Millet İttifakı, bilinen bir gerçeği ilk kez toplu olarak ilan etti;

“Anayasa’ya göre Erdoğan iki kez cumhurbaşkanı seçilmiştir, önümüzdeki seçimlerde aday olamaz.”

Şimdi Erdoğan istediği kadar dalgasını geçsin, “Sizin daha adayınız bile yok” desin, hiçbir yararı yok.

Anayasa çok açık, aday olması mümkün değil.

Ancak Erdoğan, partisinin önde gelenlerinin kışkırtmasıyla da olsa gerek çıtayı yukarı çekmeye ve toplumu daha da germeye çabalıyor.

Pazar günü gençlerle konuşurken bakın ne dedi;

“Ne diyorlardı? ‘Muhtar bile olamaz’ diyorlardı. Ama benim milletim bu kardeşinizi, ağabeyinizi bu ülkede cumhurbaşkanı yaptı. Şimdi 6’lı Masa ne diyor? ‘Aday olamaz’ diyor. Size rağmen milletim hem aday yapacak hem de cumhurbaşkanı yapacak. Ve tabii o zaman kilonuz da ortaya çıkacak. Bakalım kaç kilosunuz?”

Erdoğan bu sözleriyle Anayasa’yı iyice dibe gömdüğü gibi inanılmaz bir popülizmle “Beni halk aday yapacak” diyor.

Bu nasıl olacak?

Anayasa’ya aykırı bir durumda halk, “Anayasa da kimmiş, biz Anayasa takmıyoruz” diye mi konuşacak?

Böyle bir sistem mi var?

Diyorum ya kimya iyice bozuldu.

Şimdi toplumu germe operasyonları başlıyor.

Hayırlısı.

KAFAMI BOZAN ŞEYLER

Ahlaksızlıkta kitlesel utanmazlık

İstanbul Kartal Adliyesi, dün yine olağanüstü bir gün yaşadı.

Bunan 20 yıl önce 6 yaşındaki öz kızını kendisinden 25 yaş büyük bir adamla evlendiren İsmailağa Cemaati’ne bağlı Hiranur Vakfı’nın kurucusu Yusuf Ziya Gümüşel’in ve damadının yargılanmasına başlandı.

Bütün Türkiye’de nefretle karşılanan bu olayın duruşmasının ilk gününde inanılmaz bir rezillik de sahnelendi.

Hiranur Vakfı üyesi ya da gönüllüsü olduklarını söyleyen bir grup adliye önünde pankartlar açarak iğrenç bir gösteri yaptı.

Henüz 6 yaşında minicik bir kızın koca bir adamın koynuna sokulmasını onaylayan bu meczup grup Ziya Gümüşel’in serbest bırakılması için duruşma boyunca sloganlar attı.

Akıllara durgunluk verecek bu rezil gösteride sık sık “Allah’ın adı” anılarak sloganlar da atıldı.

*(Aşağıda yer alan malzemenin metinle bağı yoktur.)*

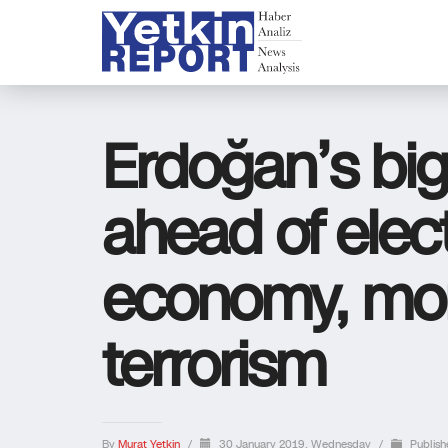
Erdoğan’s bi
ahead of elect
economy, mor
terrorism
By
Murat Yetkin
/
30 January 2019, Wednesday
/
Publish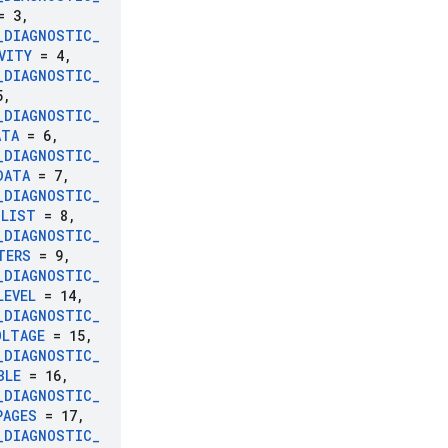
 3
,
_
DIAGNOSTIC
_
VITY
= 4
,
_
DIAGNOSTIC
_
5
,
_
DIAGNOSTIC
_
ATA
= 6
,
_
DIAGNOSTIC
_
DATA
= 7
,
_
DIAGNOSTIC
_
_
LIST
= 8
,
_
DIAGNOSTIC
_
TERS
= 9
,
_
DIAGNOSTIC
_
LEVEL
= 14
,
_
DIAGNOSTIC
_
OLTAGE
= 15
,
_
DIAGNOSTIC
_
BLE
= 16
,
_
DIAGNOSTIC
_
PAGES
= 17
,
_
DIAGNOSTIC
_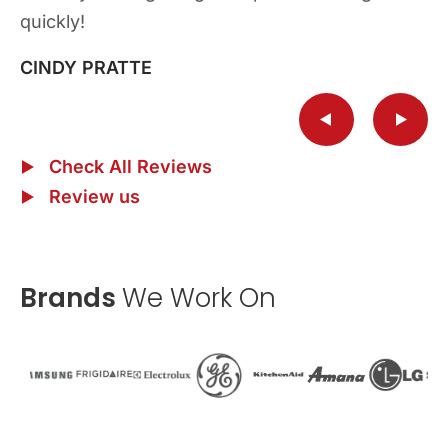
quickly!
repairs and ask for Ryan he is the best!!
quickly!
HENRY BICKEL
HENRY BICKEL
CINDY PRATTE
CAROL RUSHWORTH
CINDY PRATTE
Check All Reviews
Review us
Brands
We Work On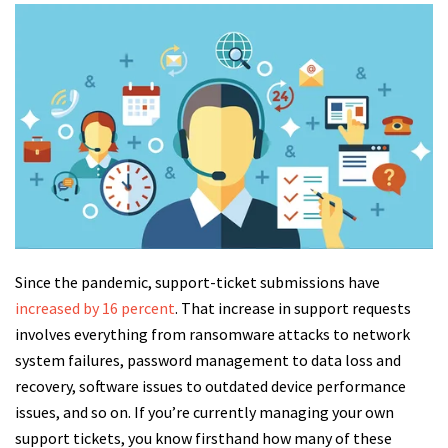
Since the pandemic, support-ticket submissions have
increased by 16 percent
. That increase in support requests
involves everything from ransomware attacks to network
system failures, password management to data loss and
recovery, software issues to outdated device performance
issues, and so on. If you’re currently managing your own
support tickets, you know firsthand how many of these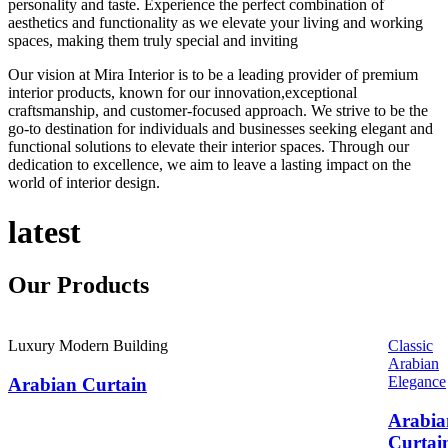
personality and taste. Experience the perfect combination of
aesthetics and functionality as we elevate your living and working
spaces, making them truly special and inviting
Our vision at Mira Interior is to be a leading provider of premium
interior products, known for our innovation,exceptional
craftsmanship, and customer-focused approach. We strive to be the
go-to destination for individuals and businesses seeking elegant and
functional solutions to elevate their interior spaces. Through our
dedication to excellence, we aim to leave a lasting impact on the
world of interior design.
latest
Our
Products
Luxury Modern Building
Classic
Arabian
Elegance
Arabian Curtain
Arabia
Curtai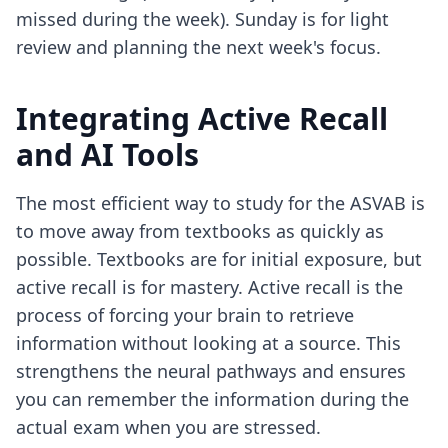
missed during the week). Sunday is for light
review and planning the next week's focus.
Integrating Active Recall
and AI Tools
The most efficient way to study for the ASVAB is
to move away from textbooks as quickly as
possible. Textbooks are for initial exposure, but
active recall is for mastery. Active recall is the
process of forcing your brain to retrieve
information without looking at a source. This
strengthens the neural pathways and ensures
you can remember the information during the
actual exam when you are stressed.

Olabilecek en iğrenç ilişkiye “Allah’ın adını” anarak destek verilebilmesi, böyle insanların varlığı ve büyük cesaretle kamuoyunun önüne çıkabilmesi Türkiye’nin geldiği hazin durumu göz önüne sermiyor mi?

Bİ SORALIM BAKALIM

Sinan Ateş’in katili neden hâlâ yakalanamadı?

Ülkü Ocakları eski Genel Başkanı Sinan Ateş’in ölümünden tam bir ay geçti.

Ama kimliği saptanan katil zanlısı hala yakalanamadı.

Neden?

Bu kişi on binlerce kameranın adım adım izlediği ortamlardan nasıl geçip gitti, nasıl olup da izini yok etti? İçişleri Bakanı Süleyman Soylu nerede, bu konuda neden tek satır bile açıklama yapmıyor?

Muhtemelen bu katil zanlısı bir şekilde korunuyor.

Olayın beklenmedik yerlere uzamasından mı korkuyorlar, orası da meçhul. Bilinen tek şey adamın ortalıkta olmadığı başta İçişleri Bakanı olmak üzere tüm emniyet ve istihbarat birimlerinin bu olayda ortaya koydukları acziyettir.